Things WWE Could Learn from AEW: The Opening

At this point we can’t really refer to AEW as fledging competition to WWE’s multi-decade ownership of wrestling in the United States. AEW might still be the smaller company, but it is quickly building up its roster with a mix of world talent and former WWE Superstars. WWE may still be number one, however, there are things WWE could learn from AEW which is starting to outperform big brother in several ways.

One of the biggest problems WWE has currently is its need to force a 20-minute opening mic segment on the audience regardless of circumstance or talent involved. The show opens, a WWE Superstar walks slowly to the ring. They stand in the ring. Eventually they start talking to the camera, fans, someone backstage, etc. And this goes on forever. If you start your average AEW Rampage or Dynamite at the same time as either SmackDown or RAW, you’re likely to be into your second AEW (possibly even third) match before any wrestling has taken place on WWE.

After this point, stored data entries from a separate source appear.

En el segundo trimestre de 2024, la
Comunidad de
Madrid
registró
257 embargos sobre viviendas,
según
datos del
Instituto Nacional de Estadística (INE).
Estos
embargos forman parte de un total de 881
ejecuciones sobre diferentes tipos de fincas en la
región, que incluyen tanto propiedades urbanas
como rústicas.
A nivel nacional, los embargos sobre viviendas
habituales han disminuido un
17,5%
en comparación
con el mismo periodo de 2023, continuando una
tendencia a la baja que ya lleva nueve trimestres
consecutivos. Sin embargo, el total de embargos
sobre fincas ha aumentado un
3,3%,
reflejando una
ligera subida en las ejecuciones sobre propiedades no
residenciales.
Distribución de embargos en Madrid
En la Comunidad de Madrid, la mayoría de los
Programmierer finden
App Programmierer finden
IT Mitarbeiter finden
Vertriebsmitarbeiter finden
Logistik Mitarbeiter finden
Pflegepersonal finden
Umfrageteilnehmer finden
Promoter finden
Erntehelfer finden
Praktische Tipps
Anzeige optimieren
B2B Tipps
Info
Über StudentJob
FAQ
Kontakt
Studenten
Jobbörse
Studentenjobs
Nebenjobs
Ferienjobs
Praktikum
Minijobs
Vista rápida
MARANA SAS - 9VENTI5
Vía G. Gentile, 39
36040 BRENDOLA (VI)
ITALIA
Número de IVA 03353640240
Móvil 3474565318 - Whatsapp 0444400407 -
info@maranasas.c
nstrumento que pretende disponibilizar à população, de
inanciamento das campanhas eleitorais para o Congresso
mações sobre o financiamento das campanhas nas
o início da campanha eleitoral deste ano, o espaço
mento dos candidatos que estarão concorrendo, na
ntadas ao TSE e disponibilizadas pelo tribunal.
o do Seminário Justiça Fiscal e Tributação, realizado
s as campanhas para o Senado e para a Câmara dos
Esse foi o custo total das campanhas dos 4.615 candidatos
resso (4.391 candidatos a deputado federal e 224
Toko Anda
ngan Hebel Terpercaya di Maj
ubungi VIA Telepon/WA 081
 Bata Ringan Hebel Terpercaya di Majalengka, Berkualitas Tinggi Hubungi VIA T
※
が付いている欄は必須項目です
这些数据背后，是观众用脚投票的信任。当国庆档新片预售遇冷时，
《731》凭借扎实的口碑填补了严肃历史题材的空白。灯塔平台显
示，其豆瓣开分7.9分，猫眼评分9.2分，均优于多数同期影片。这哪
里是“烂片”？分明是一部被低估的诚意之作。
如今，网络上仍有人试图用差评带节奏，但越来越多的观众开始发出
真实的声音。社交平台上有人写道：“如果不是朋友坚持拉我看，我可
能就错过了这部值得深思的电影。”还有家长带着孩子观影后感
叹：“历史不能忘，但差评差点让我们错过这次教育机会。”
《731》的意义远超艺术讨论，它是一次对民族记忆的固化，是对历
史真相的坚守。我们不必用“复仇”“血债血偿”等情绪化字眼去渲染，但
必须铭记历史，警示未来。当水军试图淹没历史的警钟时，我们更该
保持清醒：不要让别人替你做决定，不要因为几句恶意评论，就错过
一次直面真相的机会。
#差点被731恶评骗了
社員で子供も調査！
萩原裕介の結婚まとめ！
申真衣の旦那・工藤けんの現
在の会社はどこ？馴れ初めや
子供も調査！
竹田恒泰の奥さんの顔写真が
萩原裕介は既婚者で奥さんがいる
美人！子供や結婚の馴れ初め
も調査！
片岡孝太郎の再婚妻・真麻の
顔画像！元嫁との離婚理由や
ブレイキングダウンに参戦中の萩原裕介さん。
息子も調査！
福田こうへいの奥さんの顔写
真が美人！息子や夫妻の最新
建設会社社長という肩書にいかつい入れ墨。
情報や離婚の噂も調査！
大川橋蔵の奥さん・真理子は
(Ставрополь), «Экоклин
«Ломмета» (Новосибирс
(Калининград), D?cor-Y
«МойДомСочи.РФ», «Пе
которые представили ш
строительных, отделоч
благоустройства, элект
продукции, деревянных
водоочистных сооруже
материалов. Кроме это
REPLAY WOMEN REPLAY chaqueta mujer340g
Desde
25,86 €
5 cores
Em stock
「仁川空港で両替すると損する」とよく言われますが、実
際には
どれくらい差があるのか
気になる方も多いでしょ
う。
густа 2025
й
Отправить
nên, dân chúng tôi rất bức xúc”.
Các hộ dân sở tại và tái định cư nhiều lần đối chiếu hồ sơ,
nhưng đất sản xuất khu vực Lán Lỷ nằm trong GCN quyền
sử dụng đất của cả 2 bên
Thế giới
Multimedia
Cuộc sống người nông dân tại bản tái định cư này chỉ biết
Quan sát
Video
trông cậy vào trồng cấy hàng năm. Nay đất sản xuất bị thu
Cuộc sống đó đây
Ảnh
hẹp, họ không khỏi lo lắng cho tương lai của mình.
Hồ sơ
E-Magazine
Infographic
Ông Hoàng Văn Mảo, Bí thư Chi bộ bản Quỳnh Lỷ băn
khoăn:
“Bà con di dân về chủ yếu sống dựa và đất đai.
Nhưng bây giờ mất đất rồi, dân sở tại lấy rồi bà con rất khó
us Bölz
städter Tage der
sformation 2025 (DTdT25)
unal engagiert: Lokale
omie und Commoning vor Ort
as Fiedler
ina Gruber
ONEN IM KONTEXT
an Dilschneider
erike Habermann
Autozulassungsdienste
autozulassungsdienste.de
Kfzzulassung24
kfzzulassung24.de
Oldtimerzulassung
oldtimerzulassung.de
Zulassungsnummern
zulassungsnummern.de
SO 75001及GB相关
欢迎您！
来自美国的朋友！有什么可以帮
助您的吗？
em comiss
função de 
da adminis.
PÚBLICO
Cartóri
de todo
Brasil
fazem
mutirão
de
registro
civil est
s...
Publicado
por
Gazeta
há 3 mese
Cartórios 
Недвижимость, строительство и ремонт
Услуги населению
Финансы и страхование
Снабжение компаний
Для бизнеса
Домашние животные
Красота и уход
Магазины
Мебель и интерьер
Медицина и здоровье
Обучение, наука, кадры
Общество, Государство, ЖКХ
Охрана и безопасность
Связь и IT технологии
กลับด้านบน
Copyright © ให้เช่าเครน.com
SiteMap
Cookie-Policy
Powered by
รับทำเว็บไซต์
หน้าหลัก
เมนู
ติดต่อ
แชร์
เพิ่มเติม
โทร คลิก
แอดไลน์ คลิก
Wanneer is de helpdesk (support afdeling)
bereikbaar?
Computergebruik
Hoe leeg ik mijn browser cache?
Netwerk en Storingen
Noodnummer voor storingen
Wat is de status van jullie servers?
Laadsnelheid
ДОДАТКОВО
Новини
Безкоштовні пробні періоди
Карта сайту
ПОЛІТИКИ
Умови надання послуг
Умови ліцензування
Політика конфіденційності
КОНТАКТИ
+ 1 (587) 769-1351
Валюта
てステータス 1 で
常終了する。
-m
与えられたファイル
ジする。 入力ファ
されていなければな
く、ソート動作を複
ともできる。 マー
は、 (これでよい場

Since the premiere of CM Punk to AEW on September 5th of this year, only twice has AEW opened with a lengthy talk segment on their weekly shows. The first was Punk’s premiere, and the first time wrestling fans got to hear the wrestler drop an in-ring pipe bomb in 7 years. And that segment was only half as long as WWE’s weekly diatribes which too often have nothing to say. Let that sink in. He only took half the time WWE wastes on a regular basis.

The second was this past week when AEW put two of its best in the ring together and let Punk verbally spar with MJF. The segment worked both because of the talent involved and because AEW hadn’t been doing the exact same thing every week. It was special. It was memorable. Too much of WWE programming has been neither of those things for far too long.

The opening 20-minute monologue deserves to be retired and only brought back on special occasions when circumstances demand it. When you see how rarely, but effectively, AEW uses the concept WWE has made one of its staples, it offers the first of many examples of things AEW is now doing better than WWE.